**Task statement:** Your task is to write out exactly the lines from the line containing "over the moon = 大喜び、a no-brainer = 考え" through the end of the records, inclusive at both ends.

Page images and extracted text:
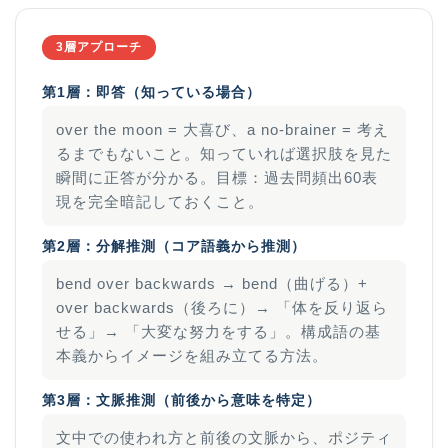
3層アプローチ
第1層：即答（知っている場合）
over the moon = 大喜び、a no-brainer = 考え
るまでもないこと。知っていれば選択肢を見た
瞬間に正答が分かる。目標：過去問頻出60表
現を完全暗記しておくこと。
第2層：分解推測（コア語義から推測）
bend over backwards → bend（曲げる）+
over backwards（後ろに）→ 「体を反り返ら
せる」→ 「大変な努力をする」。構成語の基
本義からイメージを組み立てる方法。
第3層：文脈推測（前後から意味を特定）
文中での使われ方と前後の文脈から、ポジティ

**Response for this exercise:**
over the moon = 大喜び、a no-brainer = 考え
るまでもないこと。知っていれば選択肢を見た
瞬間に正答が分かる。目標：過去問頻出60表
現を完全暗記しておくこと。
第2層：分解推測（コア語義から推測）
bend over backwards → bend（曲げる）+
over backwards（後ろに）→ 「体を反り返ら
せる」→ 「大変な努力をする」。構成語の基
本義からイメージを組み立てる方法。
第3層：文脈推測（前後から意味を特定）
文中での使われ方と前後の文脈から、ポジティ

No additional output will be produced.